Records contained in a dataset
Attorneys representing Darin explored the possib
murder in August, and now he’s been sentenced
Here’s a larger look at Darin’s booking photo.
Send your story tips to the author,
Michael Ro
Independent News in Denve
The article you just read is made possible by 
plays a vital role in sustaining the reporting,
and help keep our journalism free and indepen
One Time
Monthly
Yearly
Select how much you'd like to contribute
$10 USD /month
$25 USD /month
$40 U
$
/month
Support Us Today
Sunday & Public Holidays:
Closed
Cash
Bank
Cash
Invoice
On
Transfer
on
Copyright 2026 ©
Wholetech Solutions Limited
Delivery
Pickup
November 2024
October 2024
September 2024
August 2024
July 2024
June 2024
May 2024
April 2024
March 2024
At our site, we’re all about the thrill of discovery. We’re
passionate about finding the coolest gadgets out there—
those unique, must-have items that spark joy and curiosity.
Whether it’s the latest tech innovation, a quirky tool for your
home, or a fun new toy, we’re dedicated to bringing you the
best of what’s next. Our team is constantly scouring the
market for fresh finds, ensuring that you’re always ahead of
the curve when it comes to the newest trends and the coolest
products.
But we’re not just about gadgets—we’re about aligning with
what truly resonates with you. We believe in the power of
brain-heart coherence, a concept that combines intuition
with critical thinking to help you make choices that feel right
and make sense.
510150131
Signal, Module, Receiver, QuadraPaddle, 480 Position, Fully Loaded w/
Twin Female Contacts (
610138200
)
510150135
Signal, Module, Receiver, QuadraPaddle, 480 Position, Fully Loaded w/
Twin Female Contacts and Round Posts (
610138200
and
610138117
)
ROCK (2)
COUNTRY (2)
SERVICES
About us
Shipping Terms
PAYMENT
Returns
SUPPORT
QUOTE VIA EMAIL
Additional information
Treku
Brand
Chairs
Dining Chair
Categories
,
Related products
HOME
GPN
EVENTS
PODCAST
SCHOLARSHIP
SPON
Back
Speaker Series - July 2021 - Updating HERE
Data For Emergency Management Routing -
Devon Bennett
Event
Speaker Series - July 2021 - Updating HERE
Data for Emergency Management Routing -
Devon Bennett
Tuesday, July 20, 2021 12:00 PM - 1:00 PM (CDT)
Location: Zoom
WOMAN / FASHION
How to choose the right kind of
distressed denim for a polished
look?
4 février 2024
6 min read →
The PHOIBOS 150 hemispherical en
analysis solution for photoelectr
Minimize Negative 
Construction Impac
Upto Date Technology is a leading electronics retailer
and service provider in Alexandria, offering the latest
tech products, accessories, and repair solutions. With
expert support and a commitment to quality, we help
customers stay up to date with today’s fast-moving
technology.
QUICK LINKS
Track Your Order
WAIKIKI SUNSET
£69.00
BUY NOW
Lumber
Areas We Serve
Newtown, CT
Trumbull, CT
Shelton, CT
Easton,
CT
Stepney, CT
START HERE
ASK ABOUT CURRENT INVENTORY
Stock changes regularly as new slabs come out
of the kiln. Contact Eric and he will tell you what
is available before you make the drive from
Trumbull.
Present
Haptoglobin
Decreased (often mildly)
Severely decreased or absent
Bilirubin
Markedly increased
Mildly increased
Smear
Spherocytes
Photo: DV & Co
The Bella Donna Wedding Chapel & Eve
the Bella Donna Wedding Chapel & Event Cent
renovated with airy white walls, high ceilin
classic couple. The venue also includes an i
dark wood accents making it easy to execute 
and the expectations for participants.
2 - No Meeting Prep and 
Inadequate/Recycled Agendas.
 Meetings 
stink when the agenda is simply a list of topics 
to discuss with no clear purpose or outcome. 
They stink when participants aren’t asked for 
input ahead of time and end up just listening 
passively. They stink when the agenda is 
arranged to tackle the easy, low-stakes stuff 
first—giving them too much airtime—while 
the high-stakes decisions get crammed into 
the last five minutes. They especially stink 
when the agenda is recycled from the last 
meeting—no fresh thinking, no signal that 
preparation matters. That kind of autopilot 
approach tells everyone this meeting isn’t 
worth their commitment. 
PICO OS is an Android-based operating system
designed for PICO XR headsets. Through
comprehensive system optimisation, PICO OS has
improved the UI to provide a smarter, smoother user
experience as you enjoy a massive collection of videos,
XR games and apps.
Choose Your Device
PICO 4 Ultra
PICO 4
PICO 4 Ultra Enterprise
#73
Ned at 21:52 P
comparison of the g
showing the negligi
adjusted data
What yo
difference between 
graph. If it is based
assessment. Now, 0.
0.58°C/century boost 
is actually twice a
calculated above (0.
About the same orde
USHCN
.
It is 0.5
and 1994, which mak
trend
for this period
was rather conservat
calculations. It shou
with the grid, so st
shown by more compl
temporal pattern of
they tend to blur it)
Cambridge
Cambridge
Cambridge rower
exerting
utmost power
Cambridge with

WHAT YOU NEED TO DO » Please find each line in the records above that holds the word "Chapel", and copy it.

RESPONSE AREA »
The Bella Donna Wedding Chapel & Eve
the Bella Donna Wedding Chapel & Event Cent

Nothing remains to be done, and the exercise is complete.